Perhaps the most infamous example occurred on November 9 and 10, 1938, when the Party’s paramilitary forces (with the aid of plenty of German citizens and even Hitler youth) raided Jewish homes and businesses across Nazi Germany in a raid that would come to be known as Kristallnacht. Thousands of Jewish businesses were destroyed, tens of thousands of men incarcerated, and hundreds killed. Not long afterward, Jews were required to relinquish any precious metals and jewelry to pawn shops in February of 1939.

In September of the same year, shortly after the German invasion of Poland, Reinhard Heydrich ordered the segregation of Jews in Warsaw. The first Jewish ghetto was established a few days later in Piotrków Trybunalski—the first of more than 1,000 to be established in German-occupied territories.

Conditions in the ghettos were abysmal. The areas were surrounded by high walls, with nobody allowed in or out without a permit. Overcrowding and lack of resources led to hunger and starvation, poor sanitation, and wildfire-fast spread of disease. (For a little perspective: The Warsaw Ghetto, the largest one established, held roughly 450,000 Jewish people within about 1.3 square miles.) What’s more, the winter months brought freezing conditions with little or no access to heat. Numbers vary, but it is estimated that anywhere from tens of thousands to upward of half a million people died in the ghettos.

A group of children in the Lublin, Poland, ghetto.

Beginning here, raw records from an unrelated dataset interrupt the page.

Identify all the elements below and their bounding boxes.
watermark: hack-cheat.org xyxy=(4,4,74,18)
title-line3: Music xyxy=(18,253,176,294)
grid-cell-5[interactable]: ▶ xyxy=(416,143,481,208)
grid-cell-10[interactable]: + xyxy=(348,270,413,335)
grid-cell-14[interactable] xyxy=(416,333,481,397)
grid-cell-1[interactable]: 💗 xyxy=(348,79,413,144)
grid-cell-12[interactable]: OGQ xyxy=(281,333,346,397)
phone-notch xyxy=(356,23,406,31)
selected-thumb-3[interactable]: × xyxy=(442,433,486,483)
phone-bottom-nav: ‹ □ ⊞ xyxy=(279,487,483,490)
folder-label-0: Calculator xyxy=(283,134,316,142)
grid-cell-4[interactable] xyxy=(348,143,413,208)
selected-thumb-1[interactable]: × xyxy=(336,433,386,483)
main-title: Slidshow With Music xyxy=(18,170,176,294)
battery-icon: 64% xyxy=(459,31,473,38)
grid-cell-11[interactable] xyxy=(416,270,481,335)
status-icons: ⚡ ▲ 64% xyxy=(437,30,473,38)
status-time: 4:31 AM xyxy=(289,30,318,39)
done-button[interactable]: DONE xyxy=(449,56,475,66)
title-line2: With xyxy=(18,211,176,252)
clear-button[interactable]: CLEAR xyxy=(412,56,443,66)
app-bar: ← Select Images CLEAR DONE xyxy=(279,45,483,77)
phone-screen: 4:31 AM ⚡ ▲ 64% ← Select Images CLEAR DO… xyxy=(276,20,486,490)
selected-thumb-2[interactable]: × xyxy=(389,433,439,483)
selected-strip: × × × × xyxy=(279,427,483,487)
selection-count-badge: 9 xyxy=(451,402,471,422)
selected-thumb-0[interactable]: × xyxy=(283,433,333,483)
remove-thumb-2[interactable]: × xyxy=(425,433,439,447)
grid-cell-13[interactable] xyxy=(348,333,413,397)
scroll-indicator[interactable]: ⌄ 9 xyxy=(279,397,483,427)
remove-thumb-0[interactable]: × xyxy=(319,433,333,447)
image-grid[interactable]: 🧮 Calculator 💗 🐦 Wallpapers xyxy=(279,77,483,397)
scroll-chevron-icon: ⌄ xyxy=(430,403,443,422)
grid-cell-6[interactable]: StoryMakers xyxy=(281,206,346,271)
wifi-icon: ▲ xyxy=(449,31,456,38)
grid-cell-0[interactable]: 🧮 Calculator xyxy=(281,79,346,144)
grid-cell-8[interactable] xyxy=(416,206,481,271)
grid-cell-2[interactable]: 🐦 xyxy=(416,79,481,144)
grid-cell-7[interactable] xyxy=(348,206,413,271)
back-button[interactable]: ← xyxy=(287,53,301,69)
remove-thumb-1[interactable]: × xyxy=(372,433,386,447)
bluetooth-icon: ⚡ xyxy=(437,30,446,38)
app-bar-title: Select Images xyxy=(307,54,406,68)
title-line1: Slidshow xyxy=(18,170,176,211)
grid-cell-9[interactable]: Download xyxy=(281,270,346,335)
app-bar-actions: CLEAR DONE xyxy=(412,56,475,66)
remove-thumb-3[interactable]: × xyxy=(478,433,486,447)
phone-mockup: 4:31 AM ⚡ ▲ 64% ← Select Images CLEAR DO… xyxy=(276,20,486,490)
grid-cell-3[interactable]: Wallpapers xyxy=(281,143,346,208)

January 14, 1941.

For a look at the conditions of the Warsaw Ghetto—and a powerful story of a Jewish hero—read “Janusz Korczak: Champion of Children.”

When Jewish people were “relocated” to the ghettos, they were only allowed to bring the barest minimum of their possessions. The rest was, no surprise, confiscated by Nazi soldiers, who looted homes for any remaining valuables.

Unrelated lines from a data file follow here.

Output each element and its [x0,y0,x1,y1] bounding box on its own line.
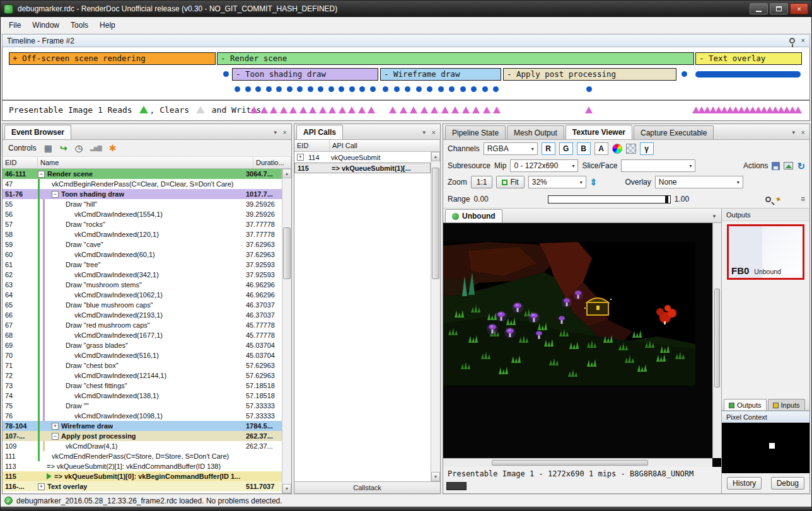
red-channel-button[interactable]: R [542,142,555,155]
minimize-button[interactable] [750,3,768,14]
channels-select[interactable]: RGBA ▾ [484,142,538,155]
event-row[interactable]: 68vkCmdDrawIndexed(1677,1)45.77778 [3,330,282,340]
search-icon[interactable] [765,197,771,202]
event-row[interactable]: 51-76−Toon shading draw1017.7... [3,189,282,199]
event-row[interactable]: 59Draw "cave"37.62963 [3,239,282,250]
range-menu-icon[interactable]: ≡ [801,195,805,204]
blue-channel-button[interactable]: B [577,142,591,155]
history-button[interactable]: History [727,477,762,490]
column-api-call[interactable]: API Call [330,140,440,151]
write-marker-triangle[interactable] [299,106,307,113]
event-row[interactable]: 70vkCmdDrawIndexed(516,1)45.03704 [3,350,282,360]
checkerboard-icon[interactable] [626,144,636,154]
alpha-channel-button[interactable]: A [594,142,608,155]
pixel-context-view[interactable] [722,423,809,473]
event-row[interactable]: 107-...−Apply post processing262.37... [3,431,282,441]
color-wheel-icon[interactable] [612,144,622,154]
write-marker-triangle[interactable] [493,106,501,113]
columns-icon[interactable]: ▦ [44,144,52,152]
texture-image[interactable] [443,242,695,386]
autofit-wand-icon[interactable]: ✦ [774,193,783,205]
scroll-down-icon[interactable]: ▼ [431,472,440,481]
event-row[interactable]: 60vkCmdDrawIndexed(60,1)37.62963 [3,250,282,260]
time-durations-icon[interactable]: ◷ [75,144,83,152]
write-marker-triangle[interactable] [441,106,449,113]
event-row[interactable]: 75Draw ""57.33333 [3,401,282,411]
column-name[interactable]: Name [38,157,253,168]
timeline-close-icon[interactable]: × [801,37,805,44]
tab-event-browser[interactable]: Event Browser [4,125,71,139]
menu-item-file[interactable]: File [3,18,26,32]
callstack-section[interactable]: Callstack [294,481,440,493]
timeline-marker-bar[interactable]: - Apply post processing [503,68,676,81]
scroll-thumb[interactable] [432,168,439,279]
panel-close-icon[interactable]: × [283,129,287,136]
event-row[interactable]: 47vkCmdBeginRenderPass(C=Clear, D=Clear,… [3,179,282,189]
write-marker-triangle[interactable] [250,106,258,113]
column-eid[interactable]: EID [294,140,330,151]
texture-horizontal-scrollbar[interactable] [443,458,712,467]
refresh-icon[interactable]: ↻ [797,161,805,171]
write-marker-triangle[interactable] [260,106,268,113]
timeline-marker-bar[interactable]: - Toon shading draw [232,68,378,81]
range-slider[interactable] [548,195,671,204]
event-row[interactable]: 72vkCmdDrawIndexed(12144,1)57.62963 [3,370,282,381]
panel-close-icon[interactable]: × [801,129,805,136]
scroll-thumb[interactable] [283,227,291,279]
event-row[interactable]: 66vkCmdDrawIndexed(2193,1)46.37037 [3,310,282,320]
write-marker-triangle[interactable] [462,106,470,113]
write-marker-triangle[interactable] [358,106,366,113]
tab-capture-executable[interactable]: Capture Executable [634,125,714,139]
slice-face-select[interactable]: ▾ [621,159,695,172]
event-row[interactable]: 113=> vkQueueSubmit(2)[1]: vkEndCommandB… [3,461,282,471]
fit-button[interactable]: Fit [496,176,524,188]
panel-close-icon[interactable]: × [432,129,436,136]
flip-vertical-icon[interactable]: ⇕ [590,178,598,187]
menu-item-window[interactable]: Window [26,18,65,32]
tab-api-calls[interactable]: API Calls [296,125,343,139]
write-marker-triangle[interactable] [389,106,397,113]
texture-display[interactable] [443,223,721,467]
texture-vertical-scrollbar[interactable] [712,223,721,458]
bookmark-icon[interactable]: ✱ [109,144,117,152]
write-marker-triangle[interactable] [309,106,316,113]
event-row[interactable]: 109vkCmdDraw(4,1)262.37... [3,441,282,451]
event-row[interactable]: 71Draw "chest box"57.62963 [3,360,282,370]
event-row[interactable]: 111vkCmdEndRenderPass(C=Store, D=Store, … [3,451,282,461]
tab-outputs[interactable]: Outputs [724,399,767,410]
statistics-icon[interactable]: ▂▅▇ [90,146,102,151]
api-call-row[interactable]: +114vkQueueSubmit [294,152,431,163]
maximize-button[interactable] [770,3,788,14]
range-max-value[interactable]: 1.00 [675,195,689,204]
write-marker-triangle[interactable] [431,106,438,113]
tab-mesh-output[interactable]: Mesh Output [507,125,564,139]
panel-menu-icon[interactable]: ▼ [273,130,278,135]
menu-item-tools[interactable]: Tools [65,18,94,32]
event-row[interactable]: 55Draw "hill"39.25926 [3,199,282,209]
tab-unbound[interactable]: Unbound [445,209,502,222]
write-marker-triangle[interactable] [410,106,417,113]
zoom-select[interactable]: 32% ▾ [528,176,586,188]
collapse-icon[interactable]: − [52,191,59,198]
timeline-marker-bar[interactable]: - Text overlay [695,52,802,65]
pin-icon[interactable] [789,38,795,43]
panel-menu-icon[interactable]: ▼ [422,130,427,135]
event-row[interactable]: 76vkCmdDrawIndexed(1098,1)57.33333 [3,411,282,421]
tab-texture-viewer[interactable]: Texture Viewer [566,125,632,139]
api-call-row[interactable]: 115=> vkQueueSubmit(1)[... [294,163,431,173]
close-button[interactable]: × [790,3,808,14]
gamma-button[interactable]: γ [640,142,654,155]
write-marker-triangle[interactable] [328,106,336,113]
expand-icon[interactable]: + [52,423,59,430]
save-icon[interactable] [772,162,780,170]
event-row[interactable]: 69Draw "grass blades"45.03704 [3,340,282,350]
event-row[interactable]: 74vkCmdDrawIndexed(138,1)57.18518 [3,391,282,401]
column-duration[interactable]: Duratio... [253,157,291,168]
timeline-marker-bar[interactable]: - Render scene [217,52,694,65]
timeline-marker-bar[interactable]: - Wireframe draw [380,68,501,81]
fb0-thumbnail[interactable]: FB0 Unbound [727,224,804,280]
write-marker-triangle[interactable] [420,106,428,113]
scroll-up-icon[interactable]: ▲ [282,169,291,178]
event-row[interactable]: 57Draw "rocks"37.77778 [3,219,282,229]
write-marker-triangle[interactable] [270,106,277,113]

The National WWII Museum website has a thorough overview of the ghettoization of German Jews that’s well worth a read. One note they make is that, according to historians, ghettoization was not intentionally designed to make mass deportations easier; rather, its initial purpose was strictly segregation. Of course, they ultimately did serve as gruesome “gathering points” as Jews were forced into cattle cars and sent to extermination camps.

Ensuring History Never Repeats Itself

The cold calculation behind the Nazis’ determination to eradicate Jewish people and their culture is chilling. And yet, it’s critical to understand how one thing led to another (to put it mildly) and systematized prejudice made way for mass murder while the rest of the world turned a blind eye. Only by studying these patterns and committing to act as upstanders, nipping them in the bud when they start to recur in today’s society, can we prevent this kind of atrocity from happening again—to anyone.